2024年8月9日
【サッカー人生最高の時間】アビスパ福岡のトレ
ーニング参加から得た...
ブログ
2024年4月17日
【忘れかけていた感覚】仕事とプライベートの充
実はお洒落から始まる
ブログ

## Directions for this task:
Retype each record, matching it exactly.

## Task solution:
2024年8月9日
【サッカー人生最高の時間】アビスパ福岡のトレ
ーニング参加から得た...
ブログ
2024年4月17日
【忘れかけていた感覚】仕事とプライベートの充
実はお洒落から始まる
ブログ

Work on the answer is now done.